Providing feedback with marking rubrics
When marking an assignment in Canvas with a rubric that has performance level descriptors:
- The marker can enhance the effectiveness of the feedback by providing further written comments for each criterion and for the assignment overall.
- Overall feedback on a particular submission may be entered more quickly using the speech-to-text function or a short video recording.
- A bank of comments created in an external document (e.g., a Google Doc or Excel spreadsheet) can make providing individual feedback more efficient. (A bank of comments cannot currently be created with this type of rubric in Canvas.)
If adding a rubric that has specific marking criteria but no performance level descriptors or ratings, select the option to write free-form comments. The marker can then create and reuse these comments while marking to provide individual feedback more efficiently.
If marking with a rubric in Turnitin GradeMark, create a comments bank using QuickMarks.
Whole class summary
- A summary of the overall performance of the class on an assignment can reinforce the concepts and skills that students need to demonstrate. It can also encourage students to reflect further on their own performance.
- This could be sent via Canvas Announcements or posted as a short video presentation.
- Canvas Rubrics Analytics provides the average performance level of the whole class in each criterion in the rubric. This may enhance efficiency when summarising feedback, particularly with larger classes.
- A summary from a previous class may also help later cohorts with the same assignment.
- Encourage students to make use of suggestions from feedback on past assessments.
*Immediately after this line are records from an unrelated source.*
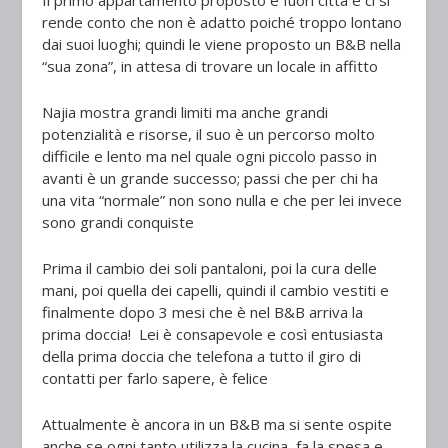
Il primo appartamento proposto è fuori città e ci si
rende conto che non è adatto poiché troppo lontano
dai suoi luoghi; quindi le viene proposto un B&B nella
“sua zona”, in attesa di trovare un locale in affitto
Najia mostra grandi limiti ma anche grandi
potenzialità e risorse, il suo è un percorso molto
difficile e lento ma nel quale ogni piccolo passo in
avanti è un grande successo; passi che per chi ha
una vita “normale” non sono nulla e che per lei invece
sono grandi conquiste
Prima il cambio dei soli pantaloni, poi la cura delle
mani, poi quella dei capelli, quindi il cambio vestiti e
finalmente dopo 3 mesi che è nel B&B arriva la
prima doccia! Lei è consapevole e così entusiasta
della prima doccia che telefona a tutto il giro di
contatti per farlo sapere, è felice
Attualmente è ancora in un B&B ma si sente ospite
anche se ogni tanto utilizza la cucina, fa la spesa e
- Prompt students to use feedback to help identify specific areas for improvement. Before they submit their next assignment, send a reminder through Canvas Announcements for students to refer to feedback in their past assessments.
- Guidance for students on using feedback is available on the University of Auckland’s Learning Essentials website.
- Create automated feedback when setting up self-marking quizzes (e.g., MCQs, True/ False, Fill in the blank) in Canvas or other quiz authoring tools (e.g., H5P).
- Embedded feedback can include which answer is correct, why a response is right or wrong, suggested strategies to generate a correct response and which specific learning materials to review.